4) Rebuild the project, pick up leveldb.lib in ./_exports/Release and shove it where you want to have it for the armory compile (either make a new folder for it or directly link to it from the project)

Step #2: Armory

Here is the list of all the modifications I did to the code and the project to get it to compile:

Quote
changes to armory bitcoin for msvc compilation:

# added compiler directives in binarydata.h to not manually define int types on vc10+

# added compiler directives in log.h to not overload logstream and children class >> operator with
both size_t and unsigned int arguments in msvc. They're considered the same and the compiler will
complain about method redefinition.

# added leveldb include folder to msvc project

# excluded FileDataPtr and BlockUtilsTest from msvc project (not in the branch but in the msvc project)

# added leveldb_wrapper.cpp to project

# added StoreBlockObj.cpp to project

# NowTimeInt wasn't defined for win32 (log.h). Defined it by copying the non win32 code and including
<time.h>. This version of time returns the amount of seconds since the unix epoch on my machine
(win7 x64 sp1). It's safe to assume all version of windows will behave in such fashion as this library is
wrapped around a WinAPI call on Windows.

# added new folder to hold static leveldb.lib

# added leveldb.lib to addional dependencies

# changed project from .exe to .dll as there is no main defined (probably cause there is no test code)

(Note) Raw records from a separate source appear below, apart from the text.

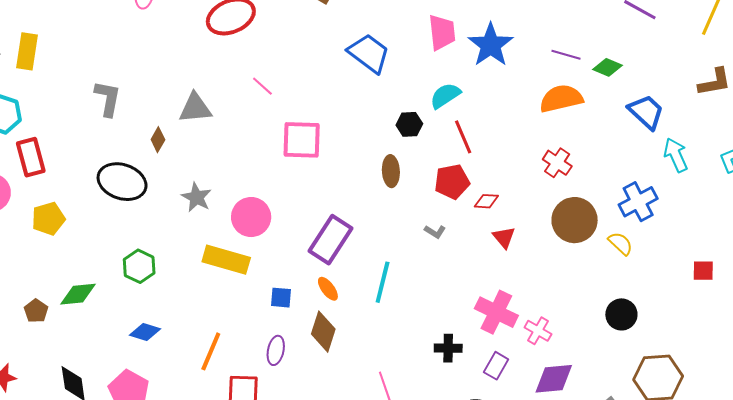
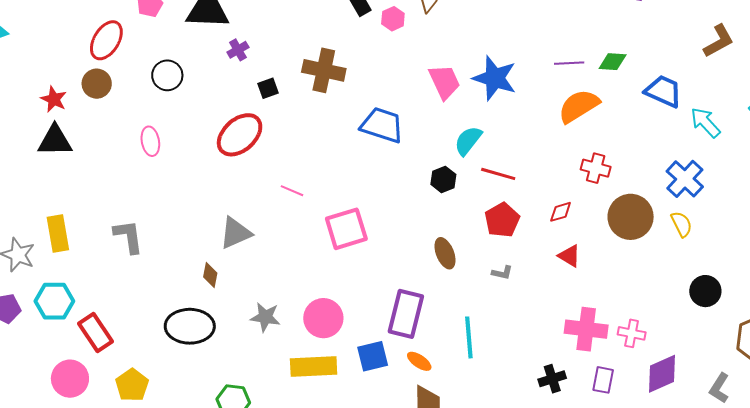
gray L-shape: (108, 98) -> (128, 236), moved
red line: (463, 137) -> (498, 174), turned -32
brown ellipse: (391, 171) -> (445, 253), moved
red diamond: (486, 201) -> (561, 212), moved
yellow semicircle: (620, 243) -> (682, 224), turned 40
blue square: (281, 298) -> (373, 356), moved, size x1.4

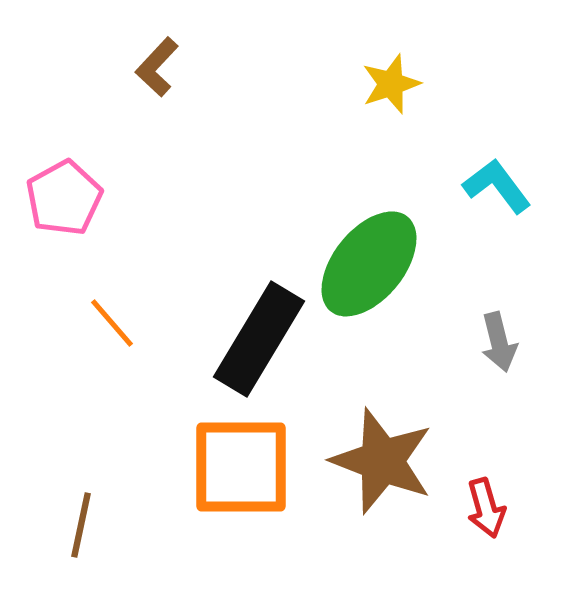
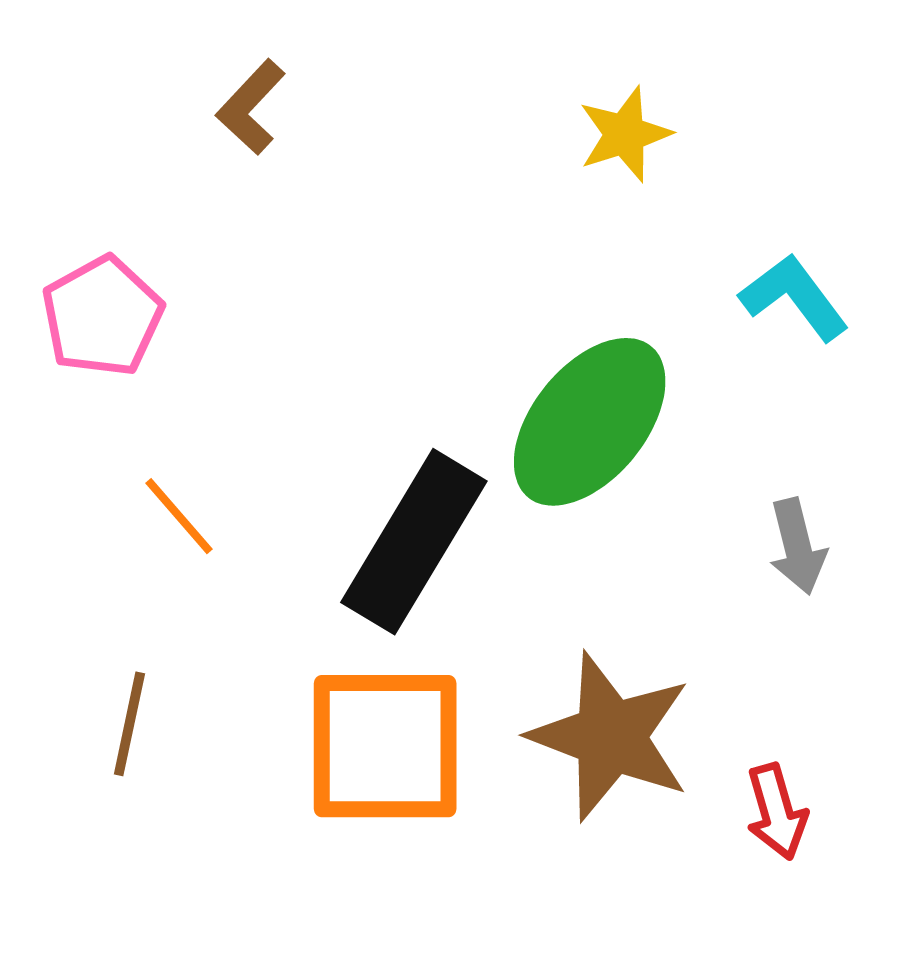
brown line: (81, 525) -> (129, 724), moved

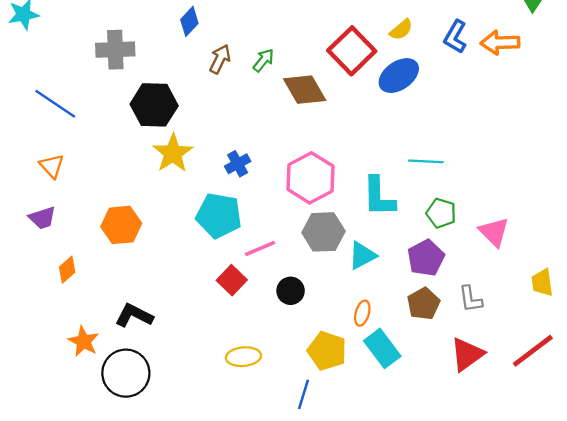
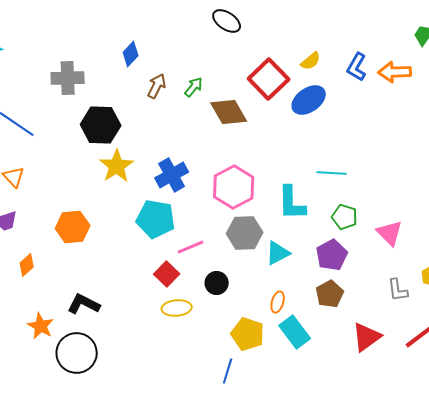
blue cross: (238, 164) -> (172, 175), size x1.5
gray L-shape: (471, 299) -> (398, 290), moved
yellow ellipse: (243, 357) -> (177, 308), moved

# got rid of build events for armoryengine_msvs2005.sln

# make sure you're using Multi Threaded (/MT) for the runtime library.

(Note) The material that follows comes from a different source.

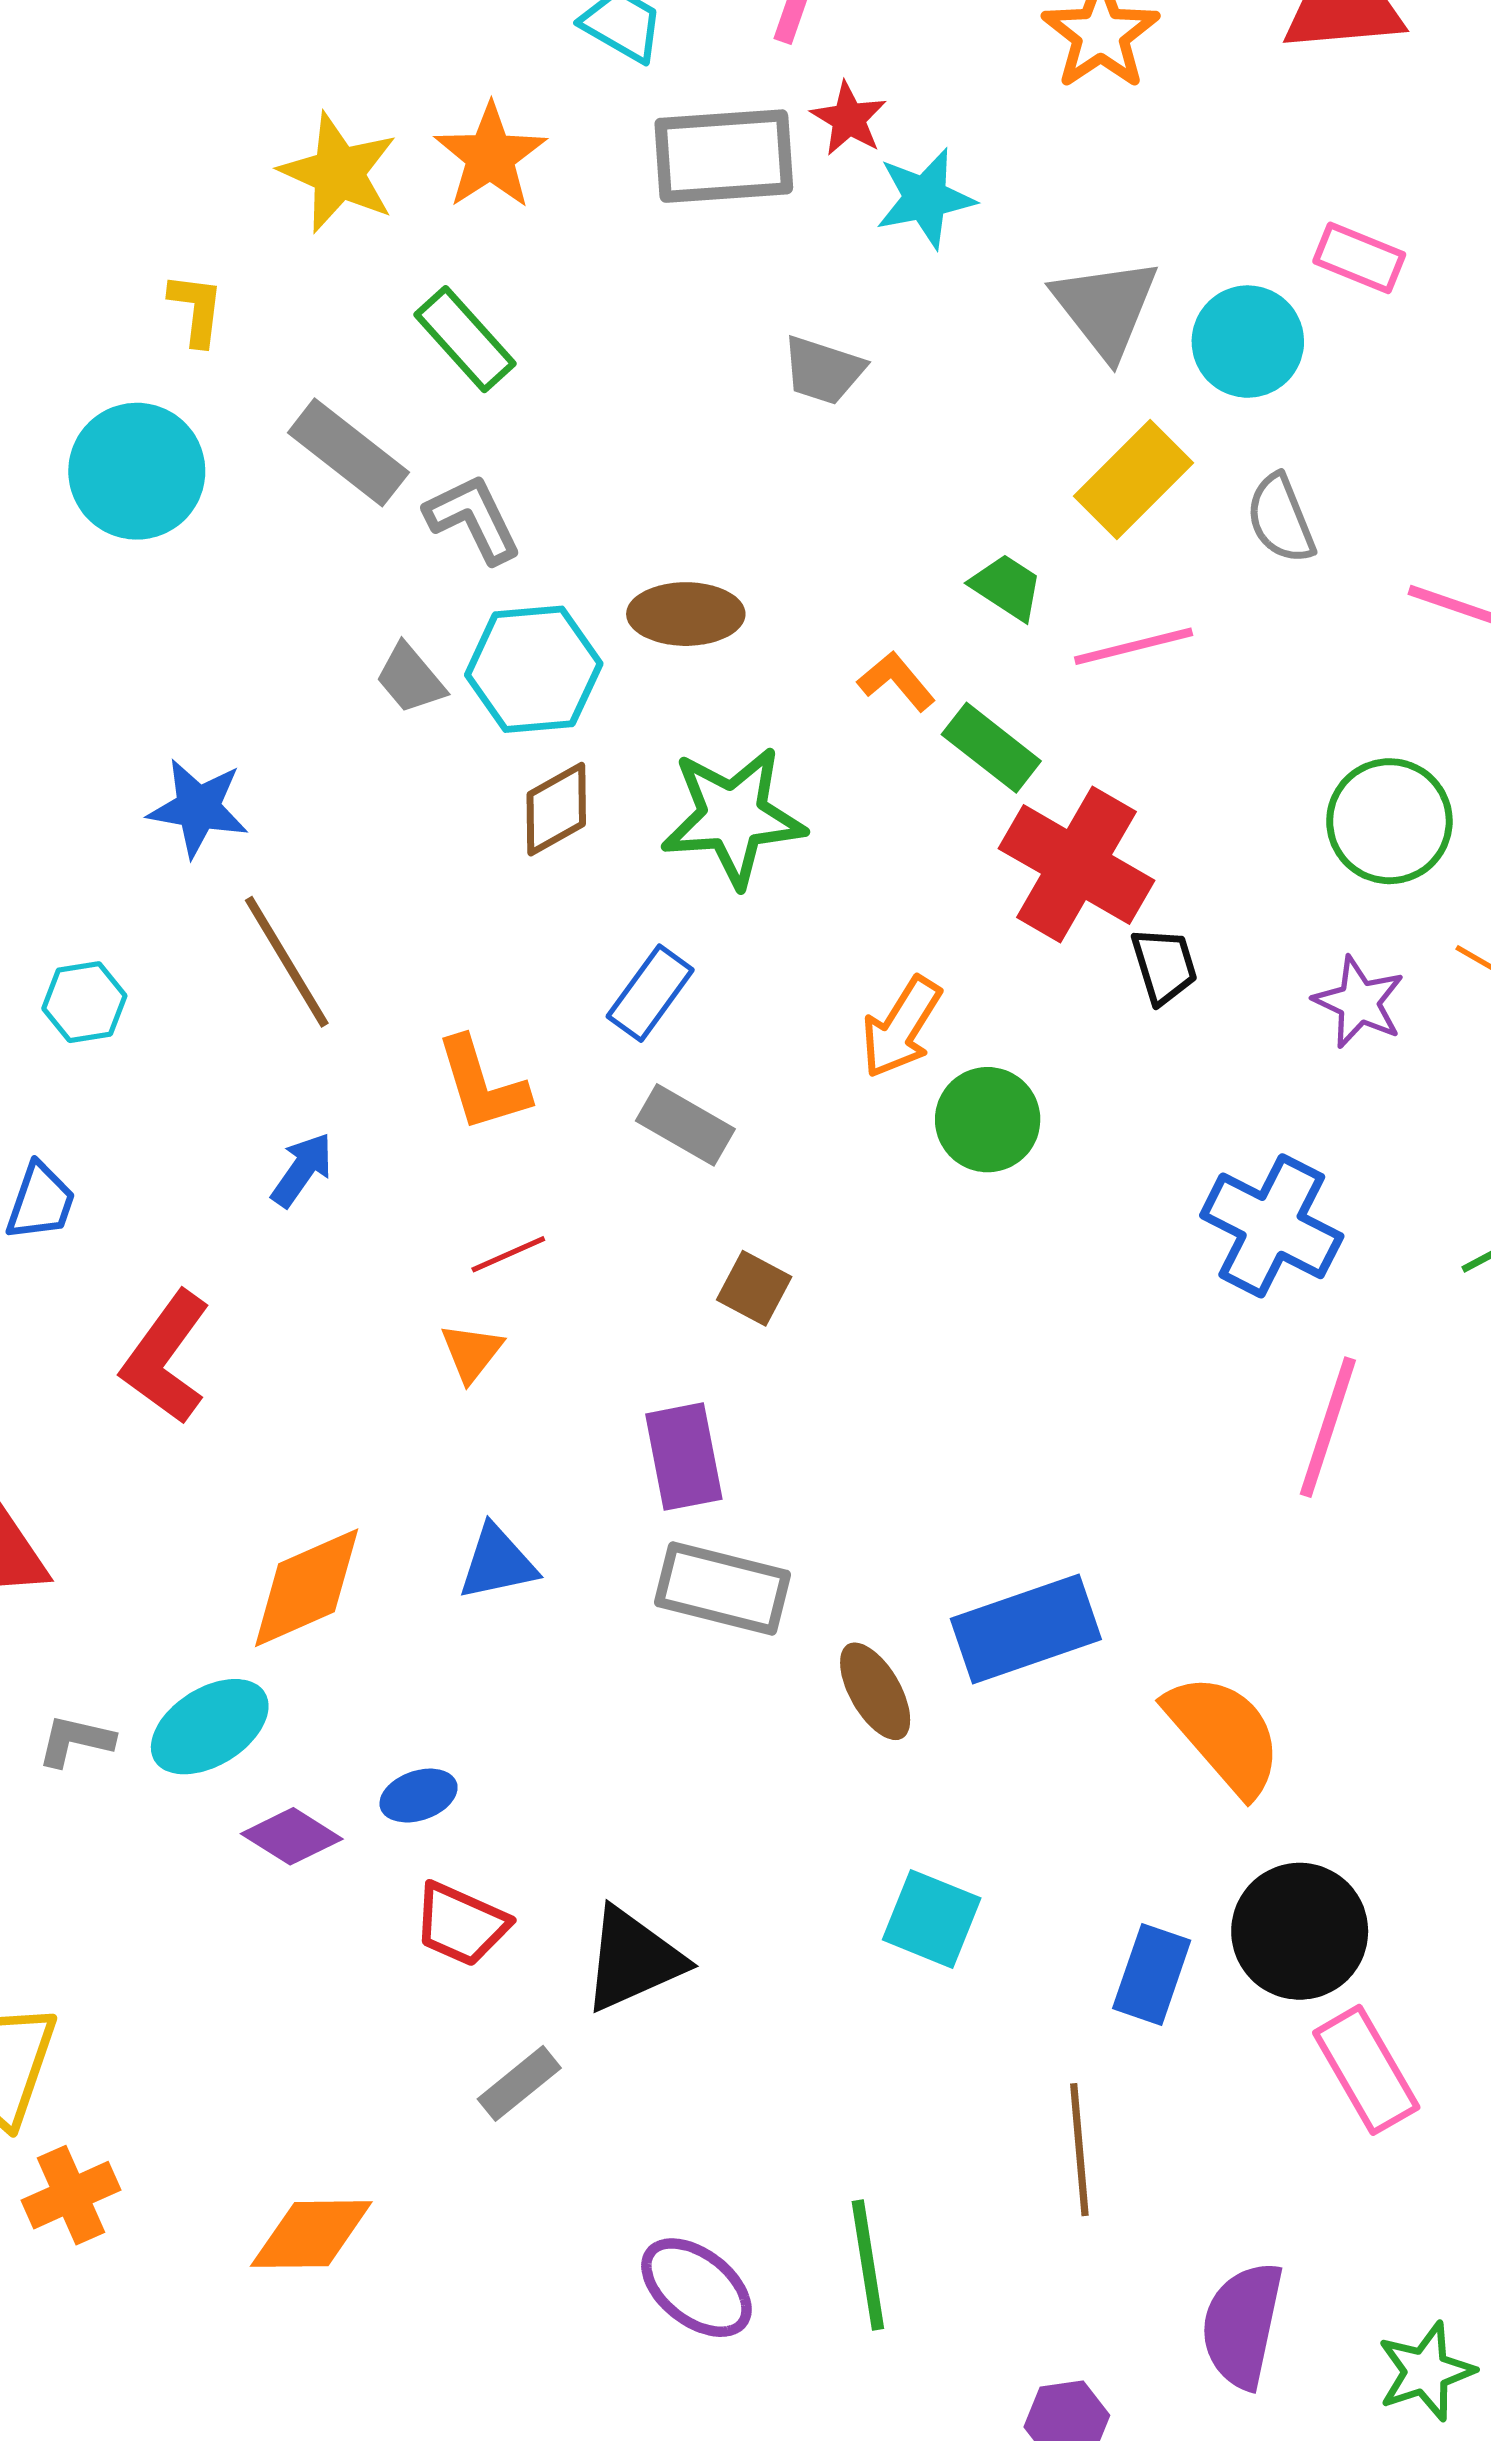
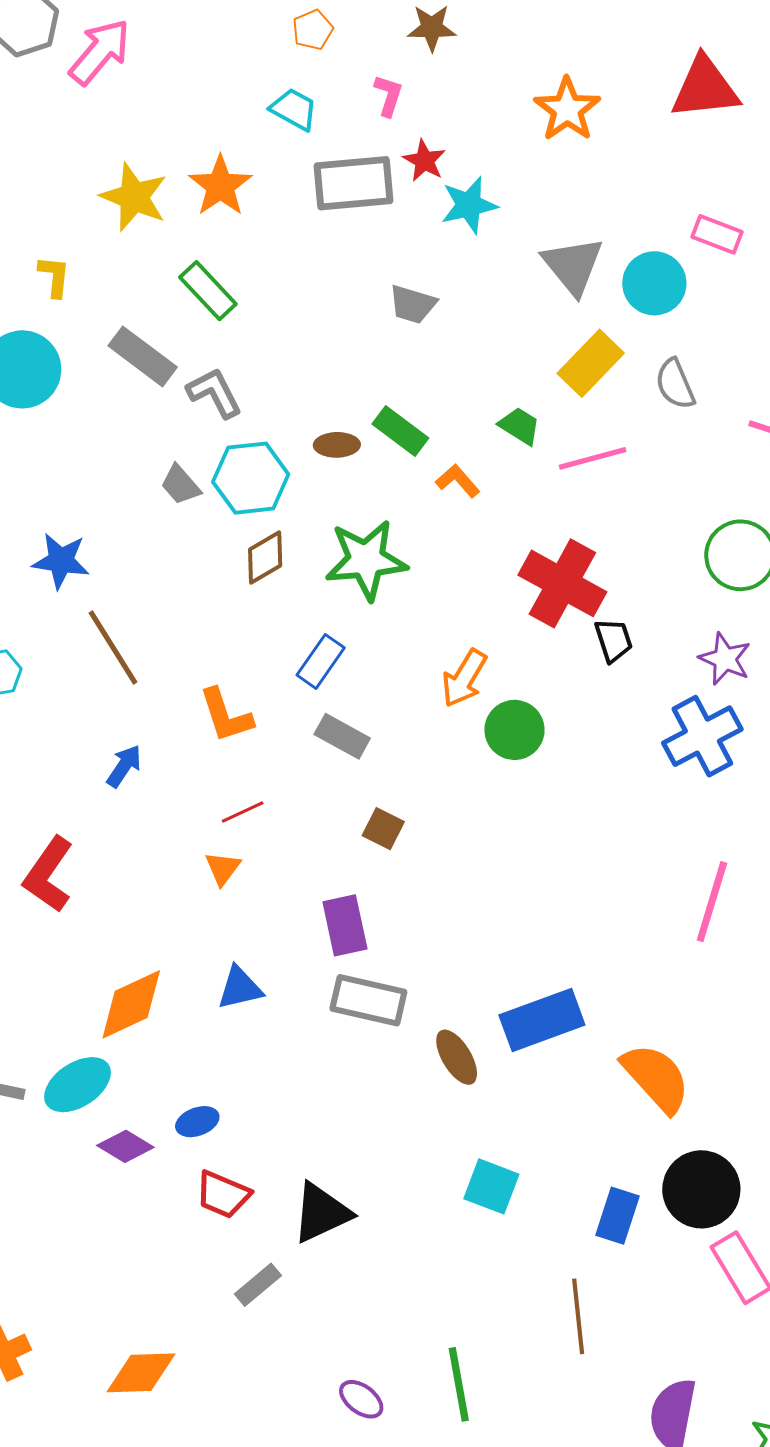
brown ellipse: (686, 614) -> (337, 445), size x0.7
green rectangle: (991, 748) -> (400, 431), moved
blue cross: (1272, 1226) -> (702, 736), moved, turned 36
purple ellipse: (696, 2288) -> (361, 1399), size x0.7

# rebuild only the armoryengine_msvs2005 project so that it doesn't trigger errors with the custom build events failing to grab guardian or py2exe.

voila


Note: I first tried to dynamically link leveldb to armory, but it failed to export leveldb::DestroyDB properly. The issue disappeared with the static link so I stuck to that for now. On top of that leveldbwin has no x64 build setup, so I'll consider making my own compile of leveldb to allow for dynamic linking and x64 releases.

There are about 100 warnings, 90% of them are related to possible data loss due to assignment without type casting. The rest seems to be msvc complaining about unsafe routines. Both cases are irrelevant.